**EXERCISE BRIEF**
Reproduce the lines below exactly, from the one containing "Ваш лоцман в море" through the one containing "så gör du resan", both included. Leave out any pictures.

**DATA FOR THIS EXERCISE**
—————

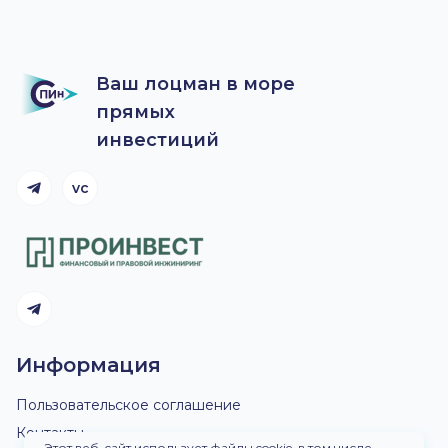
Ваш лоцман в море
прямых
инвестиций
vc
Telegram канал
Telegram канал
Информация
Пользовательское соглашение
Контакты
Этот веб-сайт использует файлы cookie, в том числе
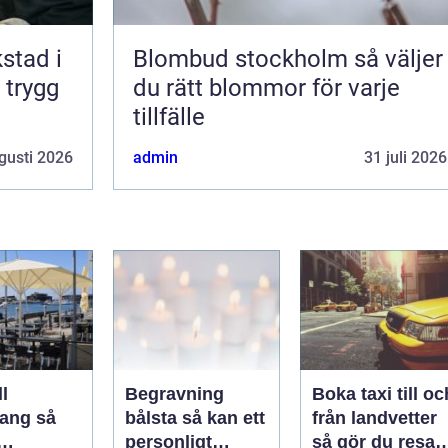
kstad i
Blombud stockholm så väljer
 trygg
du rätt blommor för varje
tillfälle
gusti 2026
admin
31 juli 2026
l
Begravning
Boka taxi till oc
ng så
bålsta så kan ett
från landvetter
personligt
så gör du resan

—————

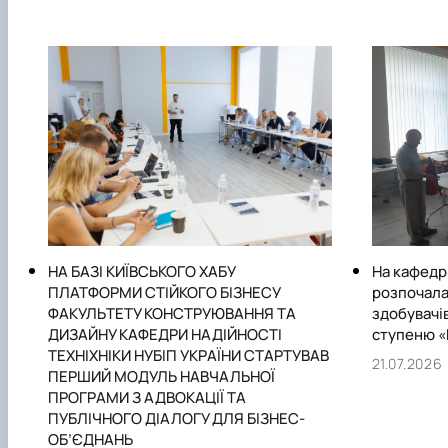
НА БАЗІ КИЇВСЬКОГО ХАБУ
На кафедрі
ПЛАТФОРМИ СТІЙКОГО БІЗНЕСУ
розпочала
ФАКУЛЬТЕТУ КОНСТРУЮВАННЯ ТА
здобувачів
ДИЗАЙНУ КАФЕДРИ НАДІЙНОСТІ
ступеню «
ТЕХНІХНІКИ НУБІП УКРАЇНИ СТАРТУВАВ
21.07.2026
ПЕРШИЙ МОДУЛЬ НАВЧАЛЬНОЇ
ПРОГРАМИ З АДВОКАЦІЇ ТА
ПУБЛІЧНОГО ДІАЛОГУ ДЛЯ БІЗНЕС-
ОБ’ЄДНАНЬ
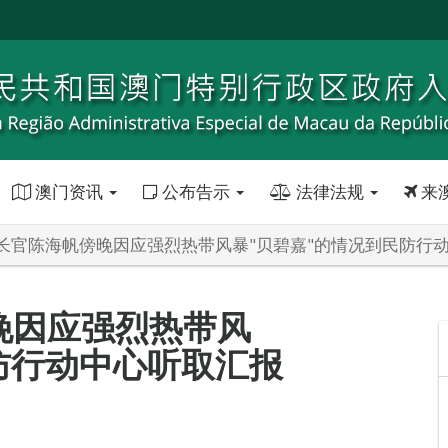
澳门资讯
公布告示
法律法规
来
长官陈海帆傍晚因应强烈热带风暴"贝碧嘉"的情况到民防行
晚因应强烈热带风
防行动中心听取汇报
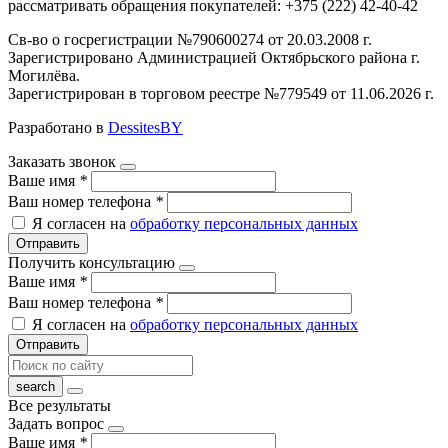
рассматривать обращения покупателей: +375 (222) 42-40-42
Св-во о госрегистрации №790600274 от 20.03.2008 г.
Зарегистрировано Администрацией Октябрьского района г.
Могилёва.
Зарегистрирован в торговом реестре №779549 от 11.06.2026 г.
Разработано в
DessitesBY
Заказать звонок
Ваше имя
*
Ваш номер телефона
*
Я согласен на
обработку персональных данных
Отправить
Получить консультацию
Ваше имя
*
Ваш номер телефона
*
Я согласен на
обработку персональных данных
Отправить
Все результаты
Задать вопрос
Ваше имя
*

—————

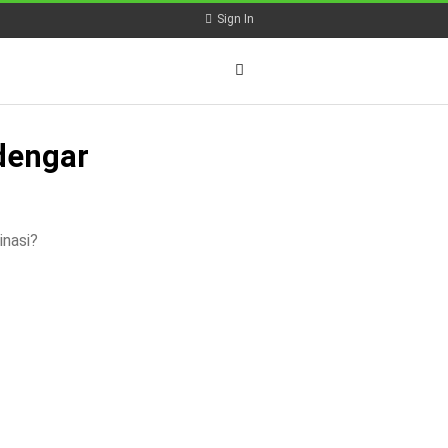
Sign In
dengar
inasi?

—————

**SOLUTION TO THE EXERCISE**
Ваш лоцман в море
прямых
инвестиций
vc
Telegram канал
Telegram канал
Информация
Пользовательское соглашение
Контакты
Этот веб-сайт использует файлы cookie, в том числе
kstad i
Blombud stockholm så väljer
 trygg
du rätt blommor för varje
tillfälle
gusti 2026
admin
31 juli 2026
l
Begravning
Boka taxi till oc
ng så
bålsta så kan ett
från landvetter
personligt
så gör du resan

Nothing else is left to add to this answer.